Parallel computing is an important tool within the field of data science. It’s a method by which you can distribute individual elements of a larger task to separate computational structures. Whether that means separate CPU cores or entirely separate machines. It can even encompass a full cluster on the backend.
Parallelism is a useful technique within quite a few different contexts. But it’s especially important for data analysis due to the heavy load that often comes with larger data sets. This type of processing is often quite complex on a foundational level. But R makes it relatively easy to use thanks to its foreach package. As you’ll soon see, foreach and its dopar operator vastly simplify parallel processing in R.
The Basics of Parallel Computing in R
The concept can be best understood by thinking about R code in terms of set problems that need to be solved. By default, most programs work in a sequential manner. It’s a straight line from the start of a script to the end. But parallelism divides things up into concrete chunks. For example, you might have two data sets to work through. By default, you’d start working with the first one, move on to the second, and then finish up any remaining tasks involving the results. But parallelism lets you essentially hand off calculations to be handled independently from the main thread. This lets your code essentially multitask and work on both tasks at the same time.
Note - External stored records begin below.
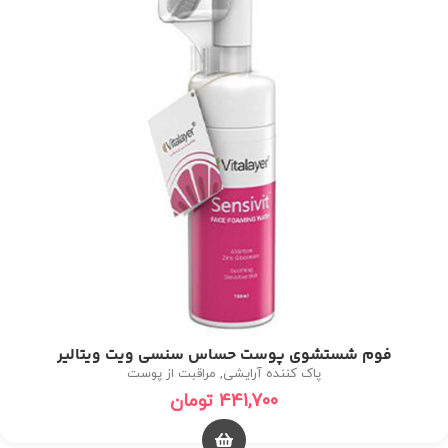
فوم شستشوی پوست حساس سنسی ویت ویتالیر
پاک کننده آرایشی
,
مراقبت از پوست
441,700
تومان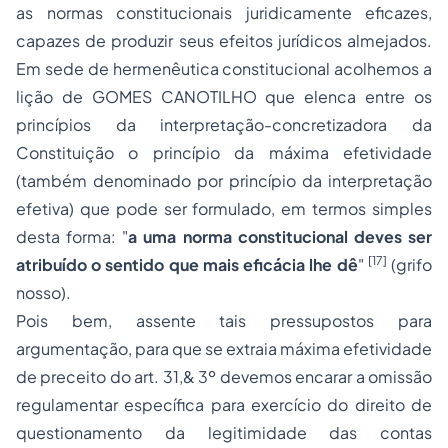
as normas constitucionais juridicamente eficazes,
capazes de produzir seus efeitos jurídicos almejados.
Em sede de hermenêutica constitucional acolhemos a
lição de GOMES CANOTILHO que elenca entre os
princípios da interpretação-concretizadora da
Constituição o princípio da máxima efetividade
(também denominado por princípio da interpretação
efetiva) que pode ser formulado, em termos simples
desta forma: "
a uma norma constitucional deves ser
[17]
atribuído o sentido que mais eficácia lhe dê
"
(grifo
nosso).
Pois bem, assente tais pressupostos para
argumentação, para que se extraia máxima efetividade
de preceito do art. 31,& 3º devemos encarar a omissão
regulamentar específica para exercício do direito de
questionamento da legitimidade das contas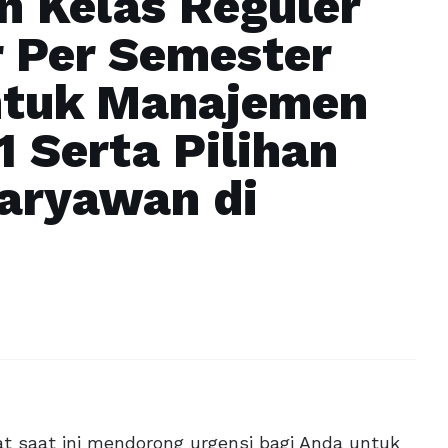
n Kelas Reguler
 Per Semester
ntuk Manajemen
1 Serta Pilihan
aryawan di
at saat ini mendorong urgensi bagi Anda untuk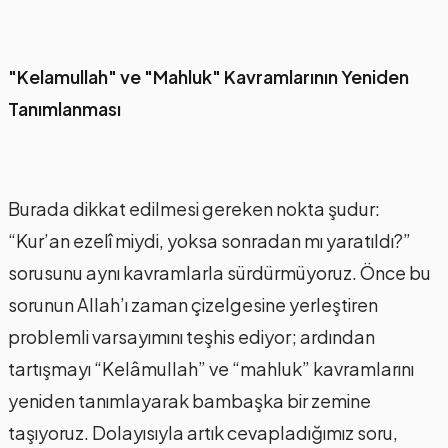
"Kelamullah" ve "Mahluk" Kavramlarının Yeniden
Tanımlanması
Burada dikkat edilmesi gereken nokta şudur:
“Kur’an ezelî miydi, yoksa sonradan mı yaratıldı?”
sorusunu aynı kavramlarla sürdürmüyoruz. Önce bu
sorunun Allah’ı zaman çizelgesine yerleştiren
problemli varsayımını teşhis ediyor; ardından
tartışmayı “Kelâmullah” ve “mahluk” kavramlarını
yeniden tanımlayarak bambaşka bir zemine
taşıyoruz. Dolayısıyla artık cevapladığımız soru,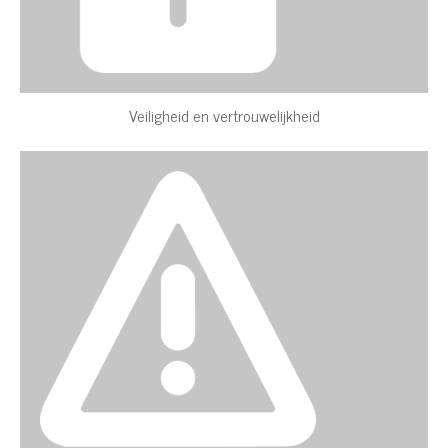
Veiligheid en vertrouwelijkheid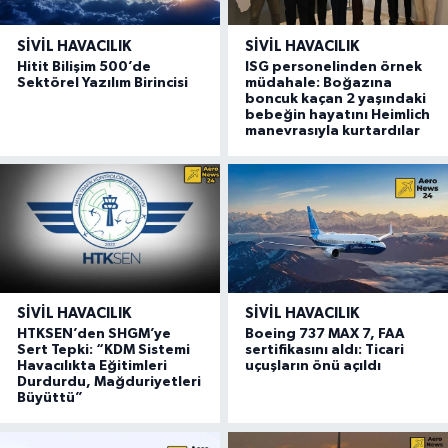
SIVIL HAVACILIK
SIVIL HAVACILIK
Hitit Bilişim 500’de
ISG personelinden örnek
Sektörel Yazılım Birincisi
müdahale: Boğazına
boncuk kaçan 2 yaşındaki
bebeğin hayatını Heimlich
manevrasıyla kurtardılar
SIVIL HAVACILIK
SIVIL HAVACILIK
HTKSEN’den SHGM’ye
Boeing 737 MAX 7, FAA
Sert Tepki: “KDM Sistemi
sertifikasını aldı: Ticari
Havacılıkta Eğitimleri
uçuşların önü açıldı
Durdurdu, Mağduriyetleri
Büyüttü”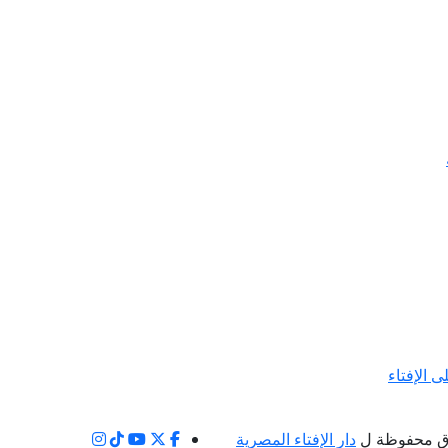
ى الإفتاء
ق محفوظة ل
دار الإفتاء المصرية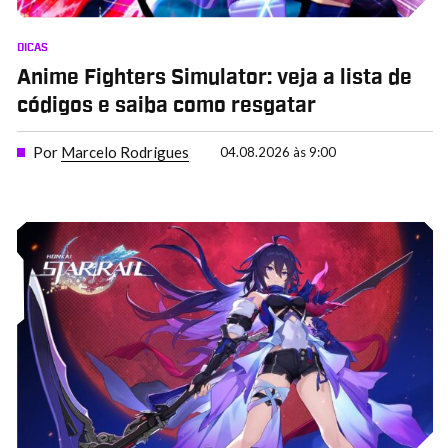
DICAS
Anime Fighters Simulator: veja a lista de
códigos e saiba como resgatar
Por
Marcelo Rodrigues
04.08.2026 às 9:00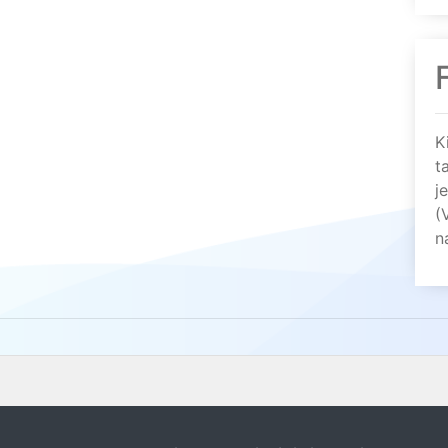
K
t
j
(
n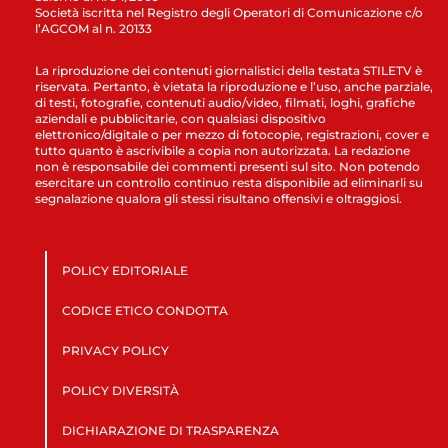
Società iscritta nel Registro degli Operatori di Comunicazione c/o
l’AGCOM al n. 20133
La riproduzione dei contenuti giornalistici della testata STILETV è
riservata. Pertanto, è vietata la riproduzione e l’uso, anche parziale,
di testi, fotografie, contenuti audio/video, filmati, loghi, grafiche
aziendali e pubblicitarie, con qualsiasi dispositivo
elettronico/digitale o per mezzo di fotocopie, registrazioni, cover e
tutto quanto è ascrivibile a copia non autorizzata. La redazione
non è responsabile dei commenti presenti sul sito. Non potendo
esercitare un controllo continuo resta disponibile ad eliminarli su
segnalazione qualora gli stessi risultano offensivi e oltraggiosi.
POLICY EDITORIALE
CODICE ETICO CONDOTTA
PRIVACY POLICY
POLICY DIVERSITÀ
DICHIARAZIONE DI TRASPARENZA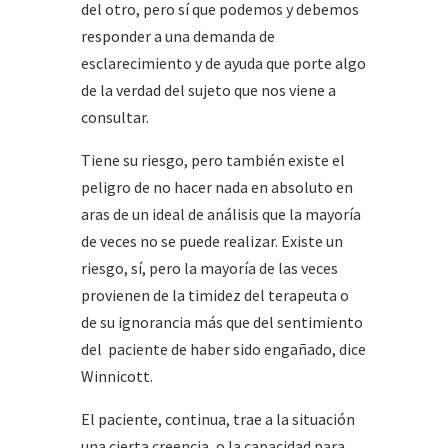
del otro, pero sí que podemos y debemos
responder a una demanda de
esclarecimiento y de ayuda que porte algo
de la verdad del sujeto que nos viene a
consultar.
Tiene su riesgo, pero también existe el
peligro de no hacer nada en absoluto en
aras de un ideal de análisis que la mayoría
de veces no se puede realizar. Existe un
riesgo, sí, pero la mayoría de las veces
provienen de la timidez del terapeuta o
de su ignorancia más que del sentimiento
del paciente de haber sido engañado, dice
Winnicott.
El paciente, continua, trae a la situación
una cierta creencia, o la capacidad para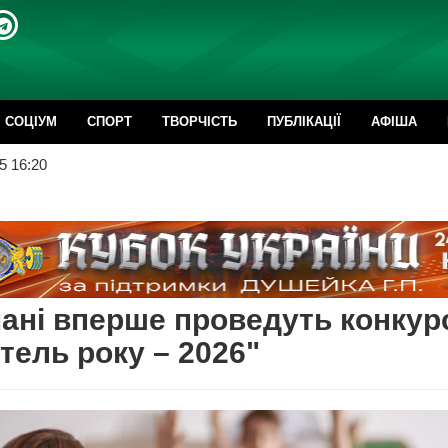
CОЦІУМ
СПОРТ
ТВОРЧІСТЬ
ПУБЛІКАЦІЇ
АФІША
5 16:20
ані вперше проведуть конкур
тель року – 2026"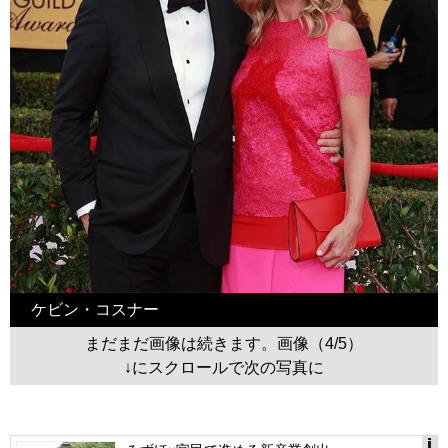
ケビン・コスナー
まだまだ画像は続きます。画像（4/5）
↓にスクロールで次の写真に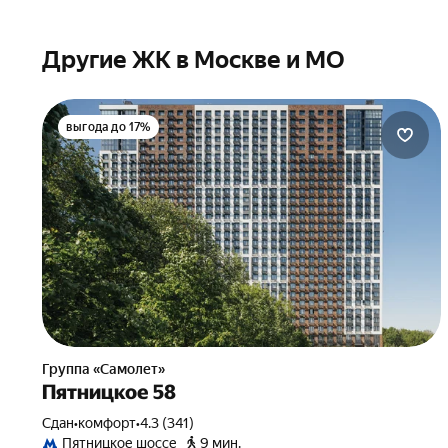
Другие ЖК в Москве и МО
выгода до 17%
Группа «Самолет»
Пятницкое 58
Сдан
•
комфорт
•
4.3 (341)
Пятницкое шоссе
9 мин.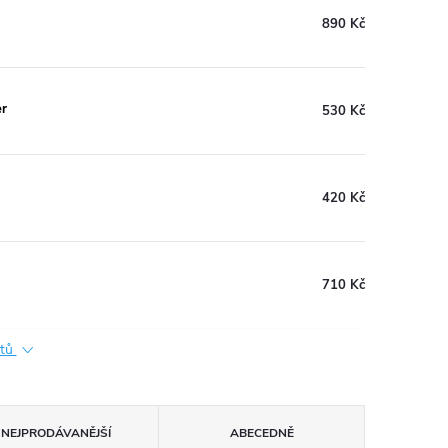
890 Kč
er
530 Kč
420 Kč
710 Kč
ktů
NEJPRODÁVANĚJŠÍ
ABECEDNĚ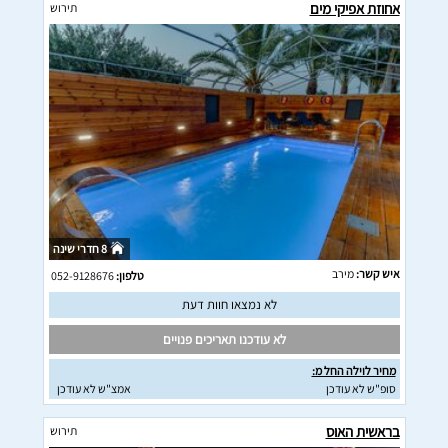
אחוזת אפיקי מים
תירוש
8 חדרי שינה
איש קשר:
מירב
טלפון:
052-9128676
לא נמצאו חוות דעת
לא עודכנו תאריכים פנויים
מחיר לוילה החל מ:
סופ"ש לא עודכן
אמצ"ש לא עודכן
בראשית האוס
תירוש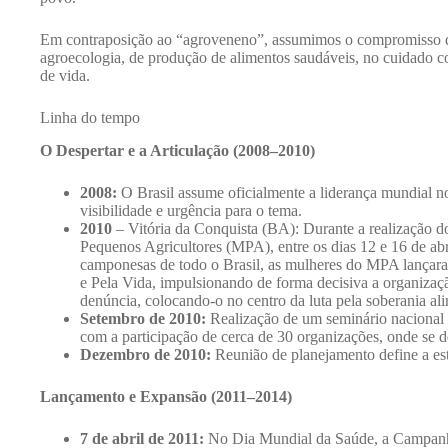
Em contraposição ao “agroveneno”, assumimos o compromisso de p
agroecologia, de produção de alimentos saudáveis, no cuidado 
de vida.
Linha do tempo
O Despertar e a Articulação (2008–2010)
2008:
O Brasil assume oficialmente a liderança mundial n
visibilidade e urgência para o tema.
2010
– Vitória da Conquista (BA): Durante a realização 
Pequenos Agricultores (MPA), entre os dias 12 e 16 de ab
camponesas de todo o Brasil, as mulheres do MPA lança
e Pela Vida, impulsionando de forma decisiva a organizaç
denúncia, colocando-o no centro da luta pela soberania ali
Setembro de 2010:
Realização de um seminário nacional 
com a participação de cerca de 30 organizações, onde se 
Dezembro de 2010:
Reunião de planejamento define a es
Lançamento e Expansão (2011–2014)
7 de abril de 2011:
No Dia Mundial da Saúde, a Campanha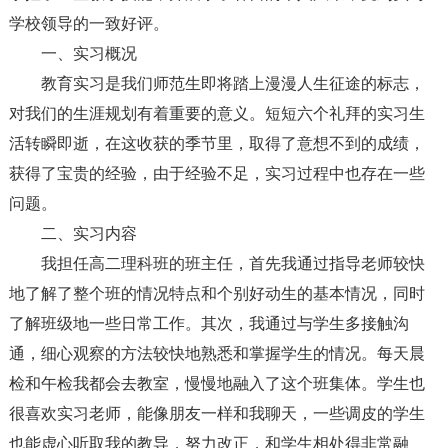
学校领导的一致好评。
一、实习概况
教育实习是我们师范生即将踏上漫漫人生征途的标志，
对我们的生涯规划有着重要的意义。短短六个礼拜的实习生
活转瞬即逝，在这收获的季节里，取得了意想不到的成绩，
获得了宝贵的经验，由于经验不足，实习过程中也存在一些
问题。
二、实习内容
我担任高二理科班的班主任，首先我通过指导老师较快
地了解了整个班的情况特点和个别好动生的基本情况，同时
了解班级地一些日常工作。其次，我通过与学生多接触沟
通，细心观察的方法较快地熟悉和掌握学生的情况。每天晨
检和午检我都会去教室，慢慢地融入了这个班集体。学生也
很喜欢实习老师，能像朋友一样和我聊天，一些调皮的学生
也能虚心听取我的教导，努力改正，和学生相处得非常融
Setting the Stage for Proper Parallelism
The concept can be best seen with an example of how we might perform a simple calculation both with and without parallelism. Take a look at the following example.
library(foreach)
ourNumbersA <- c(1, 2, 3, 4, 5)
ourNumbersB <- c(6, 7, 8, 9, 10)
ourTotal <- foreach(a=ourNumbersA, b=ourNumbersB) %do%
{
a + b
}
print(ourTotal)
The code begins by importing foreach. This library gives us a lot of added flexibility for loops and will make parallelism a lot easier. We then create two simple collections, ourNumbers A and B. Next, we use the R package to create its augmented foreach loop in order to add the values from the two collections. Finally, after the loop is completed, the code prints out the results. This isn’t too different from the standard method of setting up a loop in R. But you’re about to see just how easily this concept can be turned into true parallel computing.
Implementing Parallelism
Parallelism is generally fairly difficult to implement in lower-level languages. And even many higher-level languages struggle to provide both power and functionality within their parallelism implementations. But take a look at the following example to see just how easy it is to modify the previous code to use parallel computing in R.
library(foreach)
library(doParallel)
ourCluster <- makeCluster(2)
registerDoParallel(ourCluster)
ourNumbersA <- c(1, 2, 3, 4)
ourNumbersB <- c(5, 6, 7, 8)
ourTotal <- foreach(a=ourNumbersA, b=ourNumbersB) %dopar% {
a + b
}
print(ourTotal)
stopCluster(ourCluster)
In addition to foreach, we also import the doParallel package. You can essentially think of it as the parallel package because it provides us with a lot of that functionality. And the power comes in a form so easy to use that we’re able to call it with just a couple of functions. The package is also the first thing we implement when moving on to the actual program logic. The ourCluster variable contains the result of running makeCluster with an argument of 2. This simply means that we’ve created a new cluster that can make use of two cores. In this context, a cluster just refers to any computational entity that’s capable of handling a processing task that we give it. This example provides a fairly simple implementation of the clustering function. But it can be easily extended to handle more advanced usage scenarios. For example, making use of networked resources.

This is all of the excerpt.